EXERCISE PROMPT: The whole listing is to be written out again exactly; the pictures are not.

RECORDS FOR THIS EXERCISE:
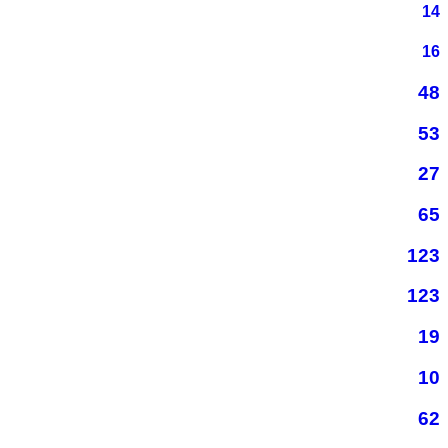
14
16
48
53
27
65
123
123
19
10
62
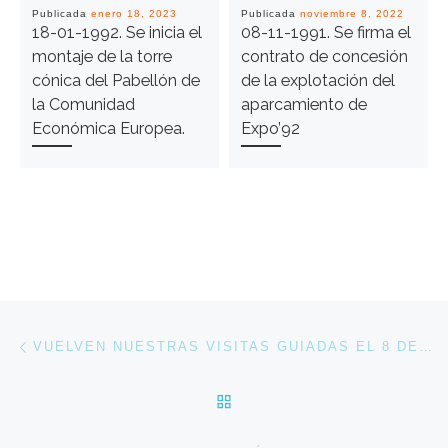
Publicada
enero 18, 2023
Publicada
noviembre 8, 2022
18-01-1992. Se inicia el
08-11-1991. Se firma el
montaje de la torre
contrato de concesión
cónica del Pabellón de
de la explotación del
la Comunidad
aparcamiento de
Económica Europea.
Expo’92
Navegación de entradas
Entrada anterior
VUELVEN NUESTRAS VISITAS GUIADAS EL 8 DE OCTUBRE
VOLVER A LA LISTA DE 
En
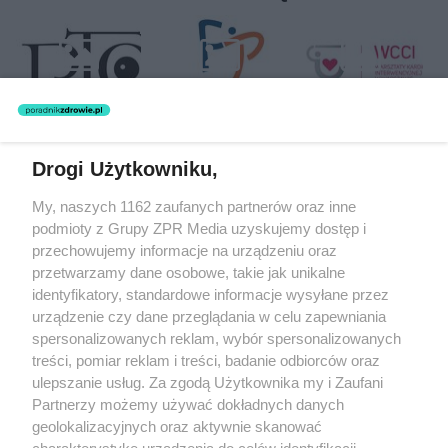
Drogi Użytkowniku,
Żaden utwór zamieszczony w serwisie nie może być powielany i
My, naszych 1162 zaufanych partnerów oraz inne
rozpowszechniany lub dalej rozpowszechniany w jakikolwiek sposób
podmioty z Grupy ZPR Media uzyskujemy dostęp i
(w tym także elektroniczny lub mechaniczny) na jakimkolwiek polu
eksploatacji w jakiejkolwiek formie, włącznie z umieszczaniem w
przechowujemy informacje na urządzeniu oraz
Internecie bez pisemnej zgody właściciela praw. Jakiekolwiek użycie
przetwarzamy dane osobowe, takie jak unikalne
lub wykorzystanie utworów w całości lub w części z naruszeniem
identyfikatory, standardowe informacje wysyłane przez
prawa, tzn. bez właściwej zgody, jest zabronione pod groźbą kary i
może być ścigane prawnie.
urządzenie czy dane przeglądania w celu zapewniania
spersonalizowanych reklam, wybór spersonalizowanych
treści, pomiar reklam i treści, badanie odbiorców oraz
ulepszanie usług. Za zgodą Użytkownika my i Zaufani
Partnerzy możemy używać dokładnych danych
geolokalizacyjnych oraz aktywnie skanować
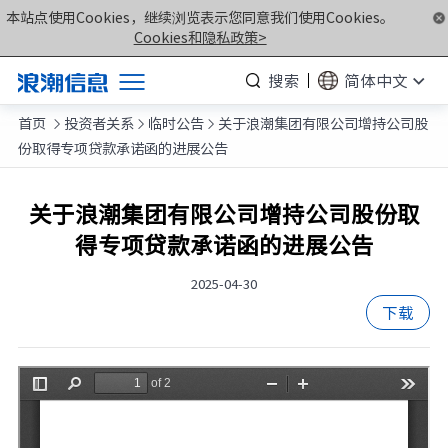
本站点使用Cookies，继续浏览表示您同意我们使用Cookies。
Cookies和隐私政策>
搜索
简体中文
首页
投资者关系
临时公告
关于浪潮集团有限公司增持公司股
产品



份取得专项贷款承诺函的进展公告
解决方案
服务支持
关于浪潮集团有限公司增持公司股份取
得专项贷款承诺函的进展公告
如何购买
合作伙伴
2025-04-30
下载
联合创新平台
关于我们
计算产业洞察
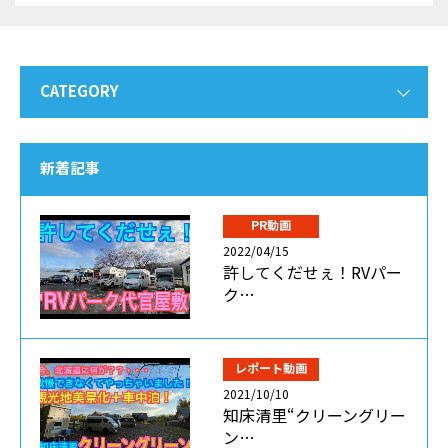
CATEGORY
新着記事
PR動画
2022/04/15
許してくだせぇ！RVパー
ク…
レポート動画
2021/10/10
知床清里“クリーングリー
ン…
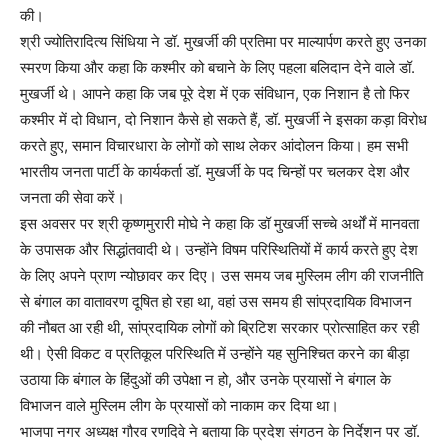
की।
श्री ज्योतिरादित्य सिंधिया ने डॉ. मुखर्जी की प्रतिमा पर माल्यार्पण करते हुए उनका
स्मरण किया और कहा कि कश्मीर को बचाने के लिए पहला बलिदान देने वाले डॉ.
मुखर्जी थे। आपने कहा कि जब पूरे देश में एक संविधान, एक निशान है तो फिर
कश्मीर में दो विधान, दो निशान कैसे हो सकते हैं, डॉ. मुखर्जी ने इसका कड़ा विरोध
करते हुए, समान विचारधारा के लोगों को साथ लेकर आंदोलन किया। हम सभी
भारतीय जनता पार्टी के कार्यकर्ता डॉ. मुखर्जी के पद चिन्हों पर चलकर देश और
जनता की सेवा करें।
इस अवसर पर श्री कृष्णमुरारी मोघे ने कहा कि डॉ मुखर्जी सच्चे अर्थों में मानवता
के उपासक और सिद्धांतवादी थे। उन्होंने विषम परिस्थितियों में कार्य करते हुए देश
के लिए अपने प्राण न्योछावर कर दिए। उस समय जब मुस्लिम लीग की राजनीति
से बंगाल का वातावरण दूषित हो रहा था, वहां उस समय ही सांप्रदायिक विभाजन
की नौबत आ रही थी, सांप्रदायिक लोगों को ब्रिटिश सरकार प्रोत्साहित कर रही
थी। ऐसी विकट व प्रतिकूल परिस्थिति में उन्होंने यह सुनिश्चित करने का बीड़ा
उठाया कि बंगाल के हिंदुओं की उपेक्षा न हो, और उनके प्रयासों ने बंगाल के
विभाजन वाले मुस्लिम लीग के प्रयासों को नाकाम कर दिया था।
भाजपा नगर अध्यक्ष गौरव रणदिवे ने बताया कि प्रदेश संगठन के निर्देशन पर डॉ.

SOLUTION FOR THIS PROBLEM:
14
16
48
53
27
65
123
123
19
10
62
Publicada
enero 18, 2023
Publicada
noviembre 8, 2022
18-01-1992. Se inicia el
08-11-1991. Se firma el
montaje de la torre
contrato de concesión
cónica del Pabellón de
de la explotación del
la Comunidad
aparcamiento de
Económica Europea.
Expo’92
Navegación de entradas
Entrada anterior
VUELVEN NUESTRAS VISITAS GUIADAS EL 8 DE OCTUBRE
VOLVER A LA LISTA DE 
En
Drogi Użytkowniku,
Żaden utwór zamieszczony w serwisie nie może być powielany i
My, naszych 1162 zaufanych partnerów oraz inne
rozpowszechniany lub dalej rozpowszechniany w jakikolwiek sposób
podmioty z Grupy ZPR Media uzyskujemy dostęp i
(w tym także elektroniczny lub mechaniczny) na jakimkolwiek polu
eksploatacji w jakiejkolwiek formie, włącznie z umieszczaniem w
przechowujemy informacje na urządzeniu oraz
Internecie bez pisemnej zgody właściciela praw. Jakiekolwiek użycie
przetwarzamy dane osobowe, takie jak unikalne
lub wykorzystanie utworów w całości lub w części z naruszeniem
identyfikatory, standardowe informacje wysyłane przez
prawa, tzn. bez właściwej zgody, jest zabronione pod groźbą kary i
może być ścigane prawnie.
urządzenie czy dane przeglądania w celu zapewniania
spersonalizowanych reklam, wybór spersonalizowanych
treści, pomiar reklam i treści, badanie odbiorców oraz
ulepszanie usług. Za zgodą Użytkownika my i Zaufani
Partnerzy możemy używać dokładnych danych
geolokalizacyjnych oraz aktywnie skanować
本站点使用Cookies，继续浏览表示您同意我们使用Cookies。
Cookies和隐私政策>
搜索
简体中文
首页
投资者关系
临时公告
关于浪潮集团有限公司增持公司股
产品



份取得专项贷款承诺函的进展公告
解决方案
服务支持
关于浪潮集团有限公司增持公司股份取
得专项贷款承诺函的进展公告
如何购买
合作伙伴
2025-04-30
下载
联合创新平台
关于我们
计算产业洞察
CATEGORY
新着記事
PR動画
2022/04/15
許してくだせぇ！RVパー
ク…
レポート動画
2021/10/10
知床清里“クリーングリー
ン…
की।
श्री ज्योतिरादित्य सिंधिया ने डॉ. मुखर्जी की प्रतिमा पर माल्यार्पण करते हुए उनका
स्मरण किया और कहा कि कश्मीर को बचाने के लिए पहला बलिदान देने वाले डॉ.
मुखर्जी थे। आपने कहा कि जब पूरे देश में एक संविधान, एक निशान है तो फिर
कश्मीर में दो विधान, दो निशान कैसे हो सकते हैं, डॉ. मुखर्जी ने इसका कड़ा विरोध
करते हुए, समान विचारधारा के लोगों को साथ लेकर आंदोलन किया। हम सभी
भारतीय जनता पार्टी के कार्यकर्ता डॉ. मुखर्जी के पद चिन्हों पर चलकर देश और
जनता की सेवा करें।
इस अवसर पर श्री कृष्णमुरारी मोघे ने कहा कि डॉ मुखर्जी सच्चे अर्थों में मानवता
के उपासक और सिद्धांतवादी थे। उन्होंने विषम परिस्थितियों में कार्य करते हुए देश
के लिए अपने प्राण न्योछावर कर दिए। उस समय जब मुस्लिम लीग की राजनीति
से बंगाल का वातावरण दूषित हो रहा था, वहां उस समय ही सांप्रदायिक विभाजन
की नौबत आ रही थी, सांप्रदायिक लोगों को ब्रिटिश सरकार प्रोत्साहित कर रही
थी। ऐसी विकट व प्रतिकूल परिस्थिति में उन्होंने यह सुनिश्चित करने का बीड़ा
उठाया कि बंगाल के हिंदुओं की उपेक्षा न हो, और उनके प्रयासों ने बंगाल के
विभाजन वाले मुस्लिम लीग के प्रयासों को नाकाम कर दिया था।
भाजपा नगर अध्यक्ष गौरव रणदिवे ने बताया कि प्रदेश संगठन के निर्देशन पर डॉ.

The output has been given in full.